What is needed: Apart from pictures, transcribe exactly each line from the one containing "Uitgangspunten van beleid (176, 461)" through the final line of the listing below.
---------- Given records ----------
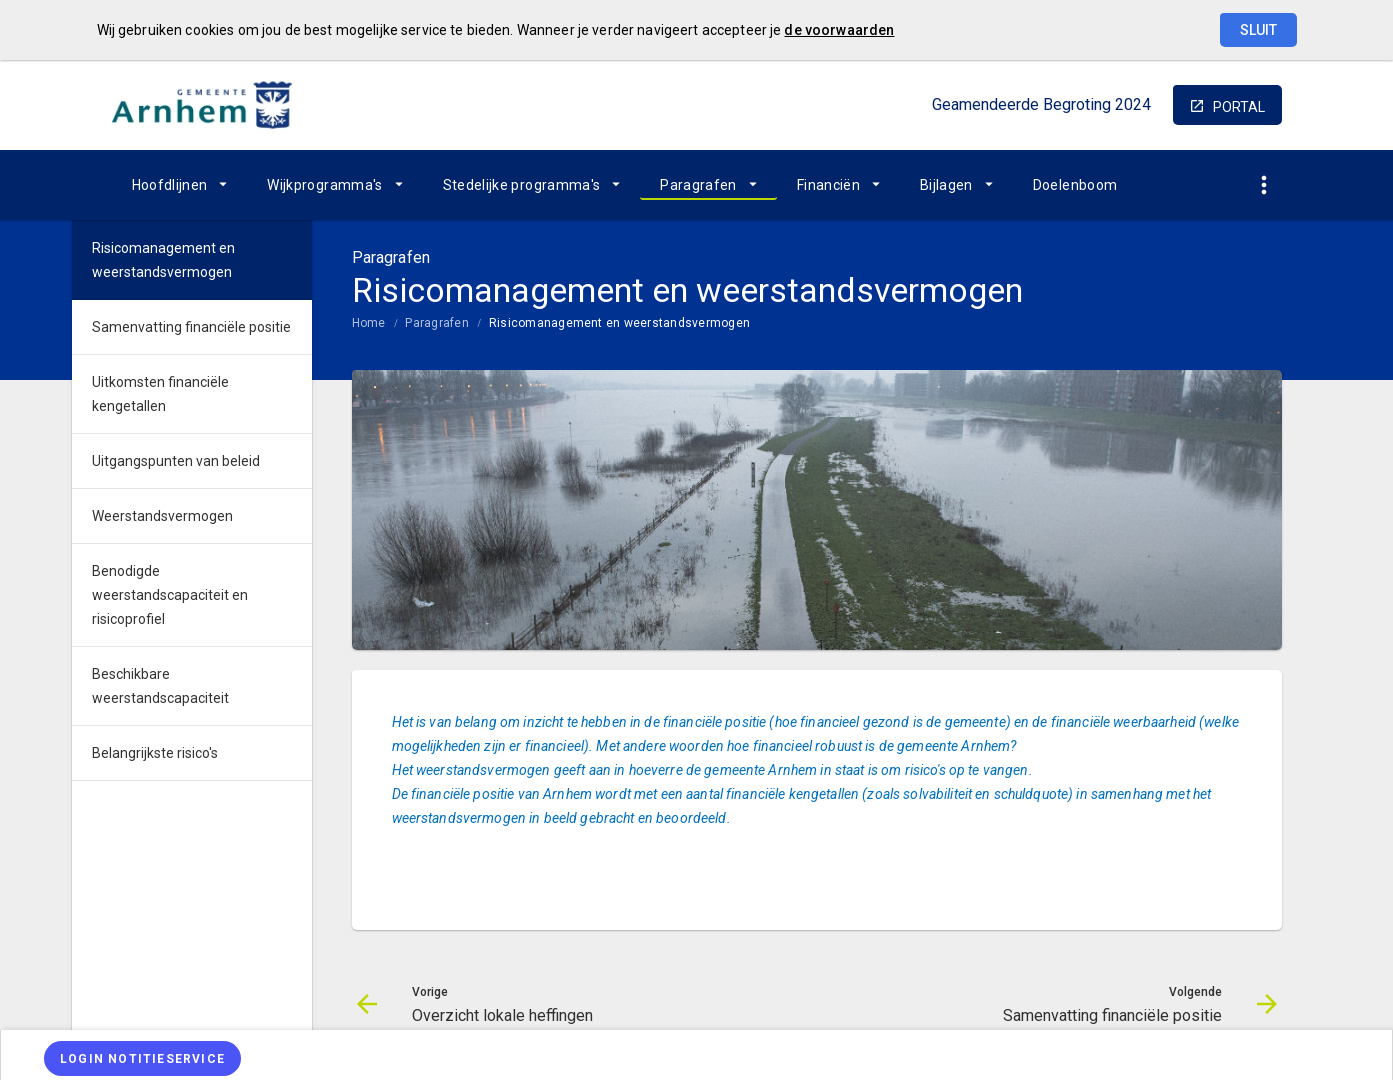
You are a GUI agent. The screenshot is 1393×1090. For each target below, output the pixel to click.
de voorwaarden (839, 30)
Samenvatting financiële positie (191, 327)
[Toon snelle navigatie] (1264, 185)
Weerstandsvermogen (162, 516)
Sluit (1258, 30)
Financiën (828, 185)
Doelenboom (1075, 185)
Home (369, 323)
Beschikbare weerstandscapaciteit (160, 686)
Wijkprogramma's (324, 185)
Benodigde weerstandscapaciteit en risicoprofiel (170, 595)
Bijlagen (946, 185)
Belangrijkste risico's (155, 753)
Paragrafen (698, 185)
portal (1239, 107)
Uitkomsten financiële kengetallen (160, 394)
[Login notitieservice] (142, 1058)
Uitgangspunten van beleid (176, 461)
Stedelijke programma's (522, 185)
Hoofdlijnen (170, 185)
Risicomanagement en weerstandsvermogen (619, 323)
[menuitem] (180, 185)
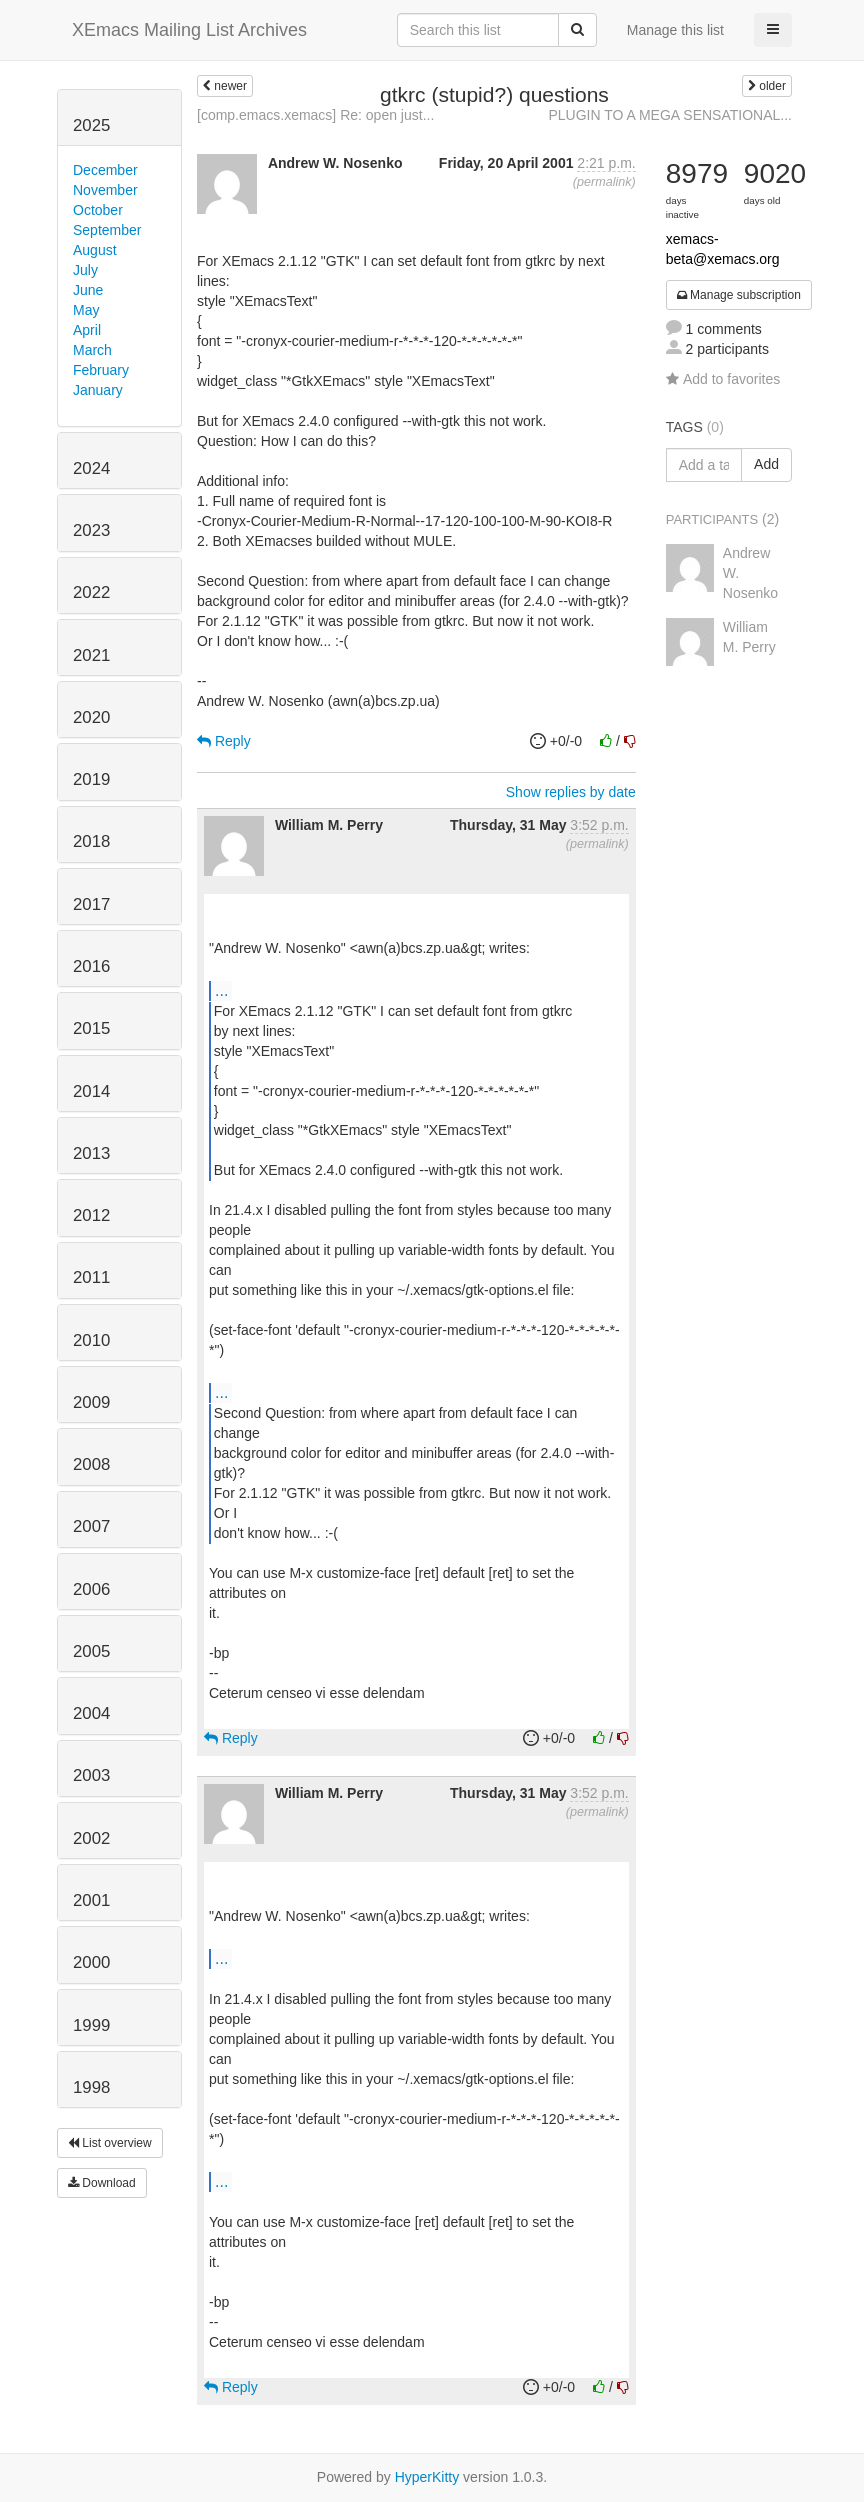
----------
Answer space:
Uitgangspunten van beleid (176, 461)
Stedelijke programma's (522, 185)
Hoofdlijnen (170, 185)
Risicomanagement en weerstandsvermogen (619, 323)
[menuitem] (180, 185)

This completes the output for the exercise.